Wednesday, Nov. 22 , marks the 60th anniversary of the assassination of President John F. Kennedy by Lee Harvey Oswald in Dallas.
Those of a certain vintage can remember where they were and what they were doing when they heard the shocking news. In a sense, we’ve never recovered from it.
Perhaps that’s why JFK — like many cultural figures who have captured their times, including Marilyn Monroe and Elvis Presley – has gone on to a rich afterlife in this world. Part of this was the creation of his widow, Jacqueline Lee Bouvier Kennedy Onassis, who planted the seeds for a comparison between the Kennedy Administration and Camelot, a noble but fleeting ancient British kingdom immortalized in poetry and a hit Broadway show, with historian Theodore White soon after the assassination. Part of it is because the Kennedy family’s long history of public service – and tragedy – continues. Robert F. Kennedy Jr., son of JFK’s slain brother, is following in their political footsteps by running for president, although the vaccine-skeptical environmental lawyer has proved an even more controversial figure.
But most of JFK’s afterlife has to do with our desire to hold on to him and his family. (That’s what Halloween and horror movies get wrong: It is the living who haunt the dead.) I recently wrote about Chappaqua children’s librarian and author Ronni Diamondstein’s debut work, “Jackie and the Books She Loved.”
“CBK: Carolyn Bessette Kennedy: A Life in Fashion,” published Nov. 7, explores the continuing influence of her minimalist, monochromatic style on fashion – and reminds us of the youthful promise that was extinguished when the fashion publicist; her husband, John F. Kennedy Jr.; and her sister Lauren Bessette were killed in a plane crash off the coast of Martha’s Vineyard on July 16, 1999.
From Dec. 9 through April 7, The Capa Space in Yorktown Heights, New York, will present “American Moments: John Shearer,” an exhibit of more than 30 photographs by the late Katonah, New York, resident, who at age 17 took a poignant photograph of 3-year-old John F. Kennedy Jr. saluting his father's casket, despite the photographer being knocked down by Secret Service agents.

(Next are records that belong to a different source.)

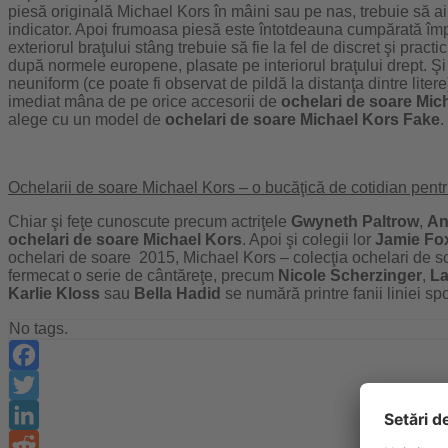
piesă originală Michael Kors în mâini sau pe nas, trebuie să a
indicator. Apoi frumoasa piesă este întotdeauna cumpărată î
exteriorul braţului stâng trebuie să fie la fel de discret şi pract
după normele europene, plasate pe interiorul braţului drept. Ş
neuniform (ce poate fi observat de pildă la distanţa dintre liter
imediat mâna de pe orice accesorii de
ochelari de soare
Mic
alege cu un model de
ochelari de soare
Michael Kors Fake
.
Ochelarii de soare
Michael Kors –
o bucăţică de cotidian pentr
Chiar şi feţe cunoscute precum actriţele
Gwyneth Paltrow
,
An
ochelari de soare
Michael Kors
. Apoi şi colegii lor
Jamie Fo
ochelari de soare 2015, Michael Kors – colecţia ochelari de s
fermecat o serie de cântăreţe, precum
Nicole Scherzinger
,
La
Karlie Kloss
sau
Bella Hadid
se numără printre fanii liniei s
No tags.
Facebook
Twitter
LinkedIn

This propelled Shearer's career in the 1960s and ’70s as one of the few Black photographers at major publications like Life and Look magazines – a career that would see him leverage that unique vantage to cover the civil rights movement.
In a culturally and politically divided time, we hold on to those touchstones that remind us of when we were young and loved; when leaders were apsirational and inspirational; when life, like a summer road, seemed filled with endless possibilities. In Dallas, we learned once again the illusion of those possibilities.
And yet, we hold fast to the memory of a time when we thought we were great – and the possibility that we can think so again.